Children's animated television series

My Magic Pet Morphle, also known as Morphle, is a fantasy animated children's TV series created and conceptualized by animator Arthur van Merwijk in 2011. Produced by YouTube channel Morphle TV, which was acquired by Moonbug Entertainment in 2018 and announced in February 2019, the series premiered on Netflix on January 10, 2019. The show is about a human girl named Mila and her magic pet Morphle who can transform his appearance at Mila's will, and teaches themes of friendship, problem-solving and creativity to its preschool audience.
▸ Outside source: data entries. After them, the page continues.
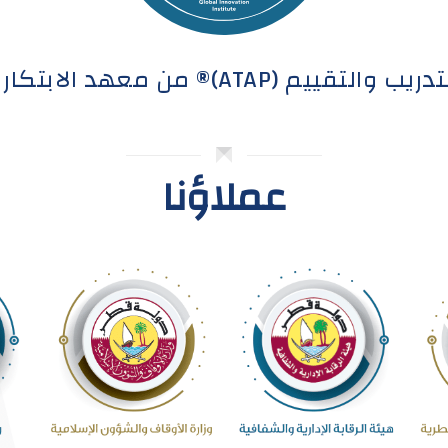
AT)® من معهد الابتكار العالمي GInI®
عملاؤنا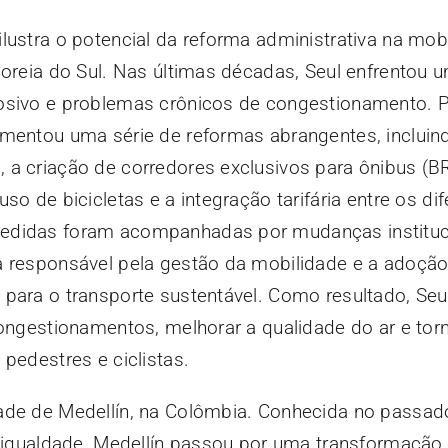
lustra o potencial da reforma administrativa na mob
Coreia do Sul. Nas últimas décadas, Seul enfrentou 
osivo e problemas crônicos de congestionamento. P
ementou uma série de reformas abrangentes, incluin
 a criação de corredores exclusivos para ônibus (B
so de bicicletas e a integração tarifária entre os di
edidas foram acompanhadas por mudanças instituc
a responsável pela gestão da mobilidade e a adoçã
 para o transporte sustentável. Como resultado, Seu
congestionamentos, melhorar a qualidade do ar e tor
pedestres e ciclistas.
ade de Medellín, na Colômbia. Conhecida no passad
esigualdade, Medellín passou por uma transformação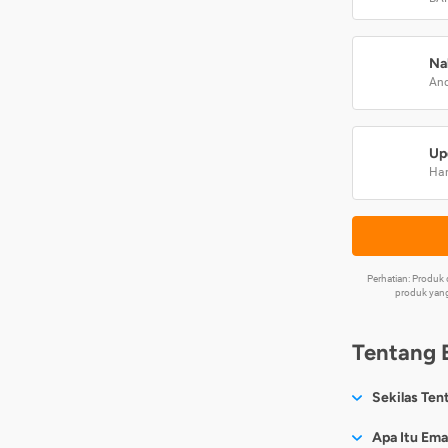
Na
And
Up
Har
Perhatian: Produ
produk yang
Tentang 
Sekilas Ten
Sesuai nama
Apa Itu Ema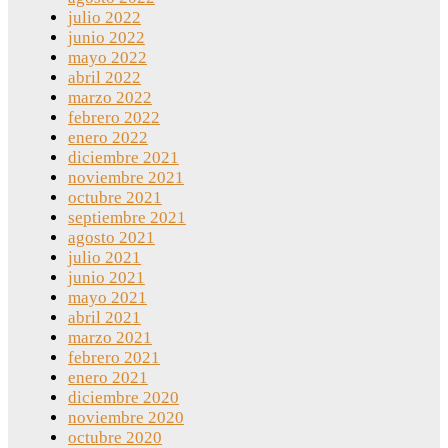
julio 2022
junio 2022
mayo 2022
abril 2022
marzo 2022
febrero 2022
enero 2022
diciembre 2021
noviembre 2021
octubre 2021
septiembre 2021
agosto 2021
julio 2021
junio 2021
mayo 2021
abril 2021
marzo 2021
febrero 2021
enero 2021
diciembre 2020
noviembre 2020
octubre 2020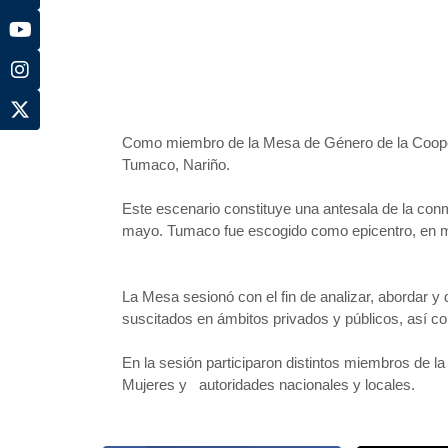
Como miembro de la Mesa de Género de la Cooper
Tumaco, Nariño.
Este escenario constituye una antesala de la con
mayo. Tumaco fue escogido como epicentro, en mar
La Mesa sesionó con el fin de analizar, abordar y d
suscitados en ámbitos privados y públicos, así co
En la sesión participaron distintos miembros de
Mujeres y autoridades nacionales y locales.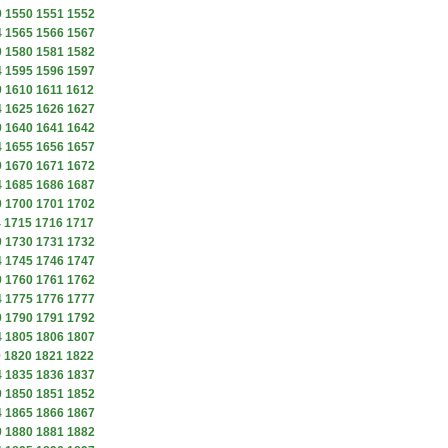
9
1550
1551
1552
4
1565
1566
1567
9
1580
1581
1582
4
1595
1596
1597
9
1610
1611
1612
4
1625
1626
1627
9
1640
1641
1642
4
1655
1656
1657
9
1670
1671
1672
4
1685
1686
1687
9
1700
1701
1702
4
1715
1716
1717
9
1730
1731
1732
4
1745
1746
1747
9
1760
1761
1762
4
1775
1776
1777
9
1790
1791
1792
4
1805
1806
1807
9
1820
1821
1822
4
1835
1836
1837
9
1850
1851
1852
4
1865
1866
1867
9
1880
1881
1882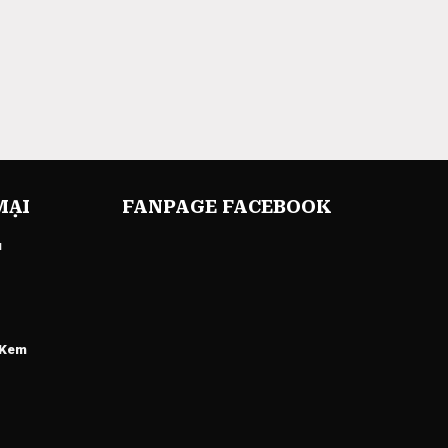
MẠI
FANPAGE FACEBOOK
u
 Kem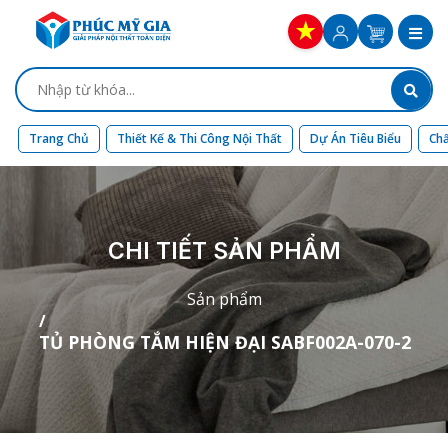
Trang Chủ
Thiết Kế & Thi Công Nội Thất
Dự Án Tiêu Biểu
Chấ
CHI TIẾT SẢN PHẨM
Sản phẩm
TỦ PHÒNG TẮM HIỆN ĐẠI SABF002A-070-2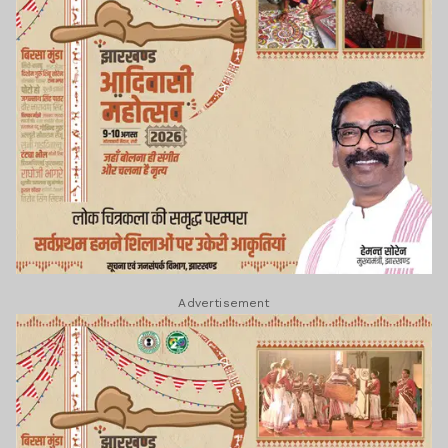
Advertisement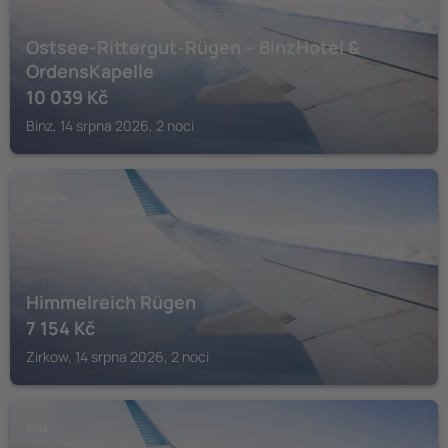
Ostsee-Rittergut-Rügen – BinzHotel &
OrdensKapelle
10 039
Kč
Binz, 14 srpna 2026, 2 noci
ZIRKOW
Himmelreich Rügen
7 154
Kč
Zirkow, 14 srpna 2026, 2 noci
BINZ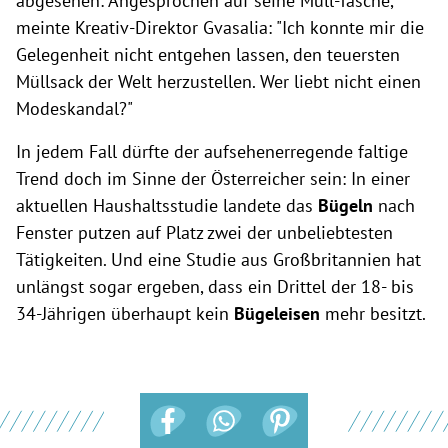
abgesehen: Angesprochen auf seine Müll-Tasche,
meinte Kreativ-Direktor Gvasalia: "Ich konnte mir die
Gelegenheit nicht entgehen lassen, den teuersten
Müllsack der Welt herzustellen. Wer liebt nicht einen
Modeskandal?"
In jedem Fall dürfte der aufsehenerregende faltige
Trend doch im Sinne der Österreicher sein: In einer
aktuellen Haushaltsstudie landete das
Bügeln
nach
Fenster putzen auf Platz zwei der unbeliebtesten
Tätigkeiten. Und eine Studie aus Großbritannien hat
unlängst sogar ergeben, dass ein Drittel der 18- bis
34-Jährigen überhaupt kein
Bügeleisen
mehr besitzt.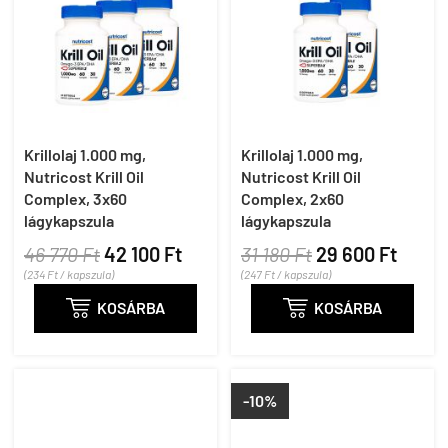
Krillolaj 1.000 mg,
Krillolaj 1.000 mg,
Nutricost Krill Oil
Nutricost Krill Oil
Complex, 3x60
Complex, 2x60
lágykapszula
lágykapszula
46 770 Ft
42 100 Ft
31 180 Ft
29 600 Ft
(234 Ft / kapszula)
(247 Ft / kapszula)

KOSÁRBA

KOSÁRBA
-10%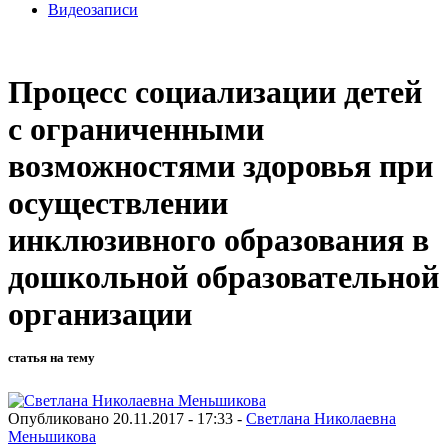
Видеозаписи
Процесс социализации детей
с ограниченными
возможностями здоровья при
осуществлении
инклюзивного образования в
дошкольной образовательной
организации
статья на тему
Опубликовано 20.11.2017 - 17:33 -
Светлана Николаевна
Меньшикова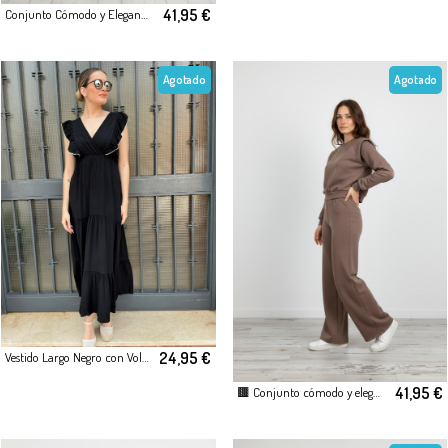
41,95 €
Conjunto Cómodo y Elegante para Mujer
Agotado
Agotado
24,95 €
Vestido Largo Negro con Volantes
41,95 €
🟫 Conjunto cómodo y elegante para mujer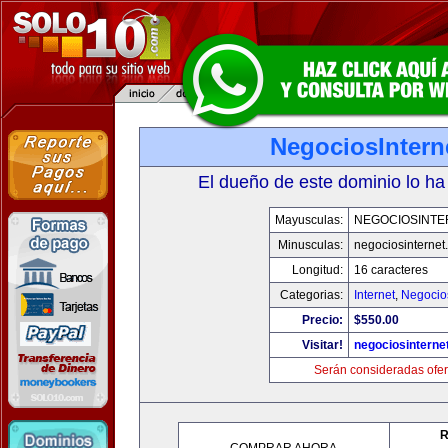
NegociosIntern
El dueño de este dominio lo ha
Mayusculas:
NEGOCIOSINTE
Minusculas:
negociosinternet.
Longitud:
16 caracteres
Categorias:
Internet
,
Negocio
Precio:
$550.00
Visitar!
negociosinternet
Serán consideradas ofer
R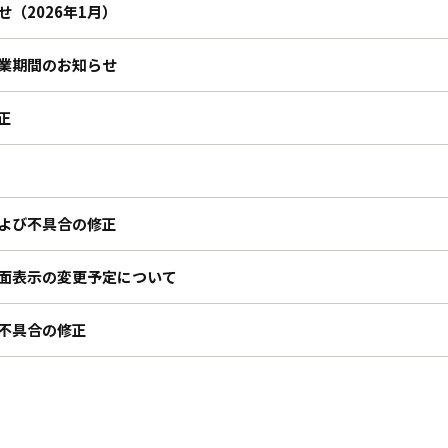
（2026年1月）
業期間のお知らせ
正
よび不具合の修正
面表示の変更予定について
不具合の修正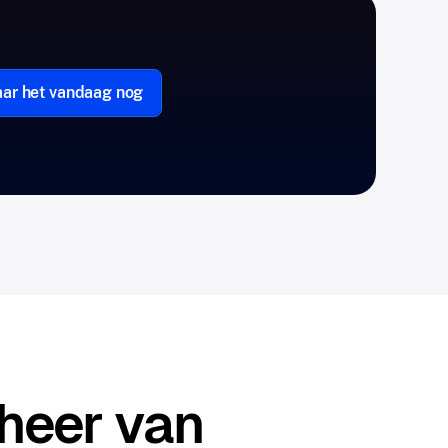
aar het vandaag nog
heer van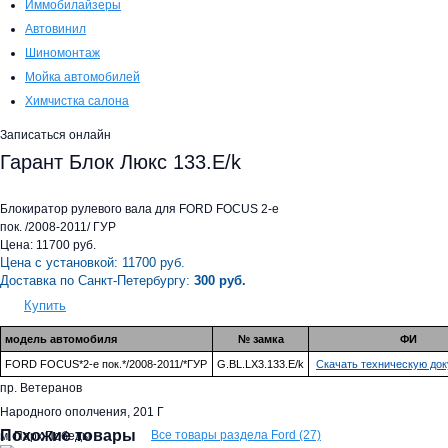
Иммобилайзеры
Автовинил
Шиномонтаж
Мойка автомобилей
Химчистка салона
Записаться онлайн
Гарант Блок Люкс 133.E/k
Блокиратор рулевого вала для FORD FOCUS 2-е
пок. /2008-2011/ ГУР
Цена:
11700
руб.
Цена с установкой:
11700
руб.
Доставка по Санкт-Петербургу:
300 руб.
Купить
модель автомобиля
№ замка
ФИ
FORD FOCUS*2-е пок.*/2008-2011/*ГУР
G.BL.LX3.133.E/k
Скачать техническую до
пр. Ветеранов
Народного ополчения, 201 Г
Похожие товары
Все товары раздела Ford (27)
м. Парк Победы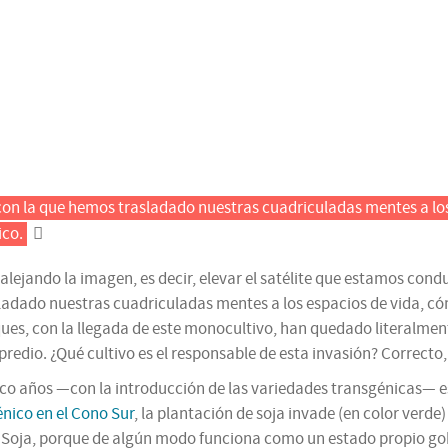
a con la que hemos trasladado nuestras cuadriculadas mentes a l
ico.
r alejando la imagen, es decir, elevar el satélite que estamos con
sladado nuestras cuadriculadas mentes a los espacios de vida, c
s, con la llegada de este monocultivo, han quedado literalmente
redio. ¿Qué cultivo es el responsable de esta invasión? Correcto,
inco años —con la introducción de las variedades transgénicas— 
nico en el Cono Sur
, la plantación de soja invade (en color verde
a Soja, porque de algún modo funciona como un estado propio go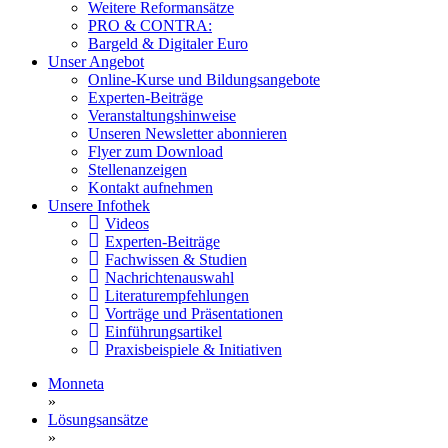
Weitere Reformansätze
PRO & CONTRA:
Bargeld & Digitaler Euro
Unser Angebot
Online-Kurse und Bildungsangebote
Experten-Beiträge
Veranstaltungshinweise
Unseren Newsletter abonnieren
Flyer zum Download
Stellenanzeigen
Kontakt aufnehmen
Unsere Infothek
Videos
Experten-Beiträge
Fachwissen & Studien
Nachrichtenauswahl
Literaturempfehlungen
Vorträge und Präsentationen
Einführungsartikel
Praxisbeispiele & Initiativen
Monneta
»
Lösungsansätze
»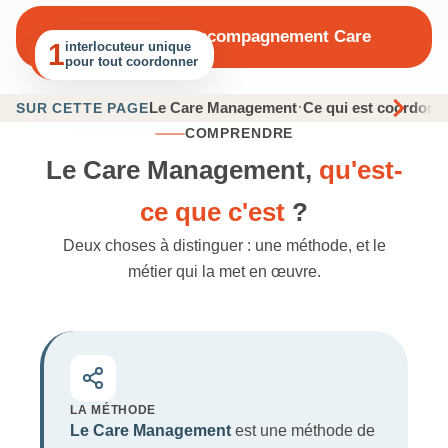
Demander un accompagnement Care
1
interlocuteur unique
pour tout coordonner
·
Le Care Management
Ce qui est coordonn
SUR CETTE PAGE
COMPRENDRE
Le Care Management,
qu'est-
ce que c'est
?
Deux choses à distinguer : une méthode, et le
métier qui la met en œuvre.
LA MÉTHODE
Le Care Management
est une méthode de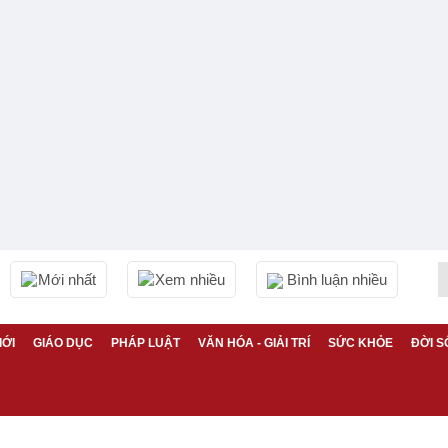
Mới nhất
Xem nhiều
Bình luận nhiều
IỚI
GIÁO DỤC
PHÁP LUẬT
VĂN HÓA - GIẢI TRÍ
SỨC KHỎE
ĐỜI S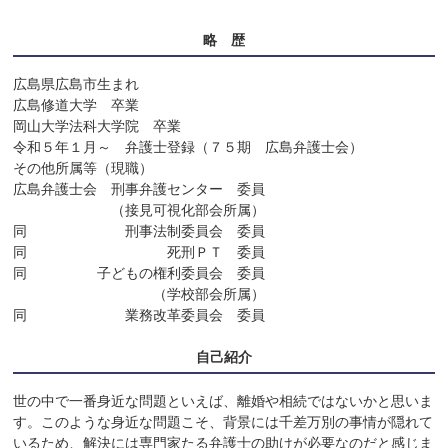
略 歴
広島県広島市生まれ

広島修道大学　卒業

岡山大学法科大学院　卒業

令和５年１月～　弁護士登録（７５期　広島弁護士会）

その他所属等（現職）

広島弁護士会　刑事弁護センター　委員

　　　　　　　（接見可視化部会所属）

同　　　　　　　刑事法制委員会　委員

同　　　　　　　　　　死刑ＰＴ　委員

同　　　　　子どもの権利委員会　委員

　　　　　　　　　　（学校部会所属）

同　　　　　　　業務改革委員会　委員
自己紹介
世の中で一番身近な問題といえば、離婚や相続ではないかと思いま
す。このような身近な問題こそ、背景には千差万別の事情が隠れて
いるため、解決には専門家たる弁護士の助けが必要なのだと感じま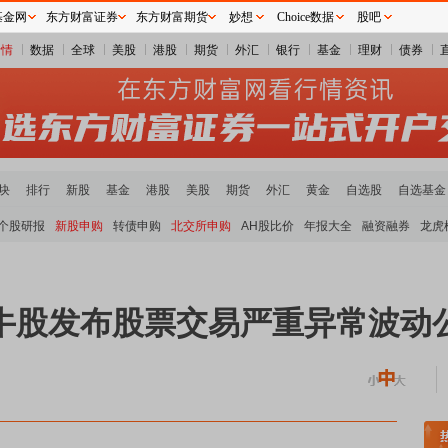
基金网
东方财富证券
东方财富期货
妙想
Choice数据
股吧
行情
数据
全球
美股
港股
期货
外汇
银行
基金
理财
债券
块
排行
新股
基金
港股
美股
期货
外汇
黄金
自选股
自选基金
个股研报
新股申购
转债申购
北交所申购
AH股比价
年报大全
融资融券
龙虎
大牛股发布股票交易严重异常波动
贵金属板块领涨
小金属板块走强
半导体板块活跃
沪深资金流向
A股估值分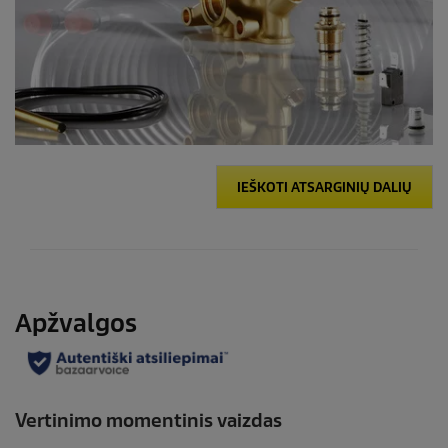
IEŠKOTI ATSARGINIŲ DALIŲ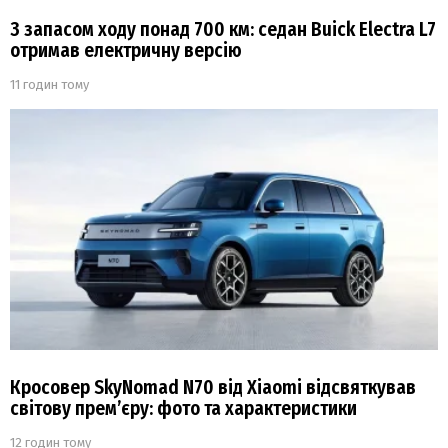
З запасом ходу понад 700 км: седан Buick Electra L7
отримав електричну версію
11 годин тому
Кросовер SkyNomad N70 від Xiaomi відсвяткував
світову прем’єру: фото та характеристики
12 годин тому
Morphle is hosted on digital platforms including Netflix, Apple TV, Hulu and Amazon Prime Video.

==Premise==
The show revolves around a 10 year old girl named Mila, who is best friends with Morphle, a red magic pet with rabbit-like ears who is able to transform or 'morph' into anything. They often help others around town or help to stop the bad guys, learning lessons about problem-solving, colors, shapes and friendship.

==Characters==
- Mila is a young girl who often wears blue clothing. She is always seen with her magic pet, Morphle and is the leader in their adventures together.
- Morphle is the titular red rabbit-like magic pet who is Mila's pet, friend, and a little kinda-like-a-sibling at times. His special ability is shape-shifting into anything. He has a high-pitched voice and refers to himself and others in the third-person. Even though he is described as Mila's pet, they are more like siblings/best friends.
- Jordie is a young boy and Mila's stepbrother. He happily goes along with Mila and Morphle's adventures, even if it puts him outside of his comfort zone. He carries around a Magic Pet Primer, a tablet database full of information.

== History ==
In 2011, van Merwijk, an animation school graduate, created a YouTube channel for preschoolers based on nursery rhymes. Throughout the first year van Merwijk produced every episode himself. His sister, who is a professional singer, created the music for the show. Van Merwijk drew the characters and his friend, Daan Velsink, created the rig-animation. After saving his profits during the program's first year, he used the money to set up a studio in Amsterdam. He hired animators and artists and created additional videos per month.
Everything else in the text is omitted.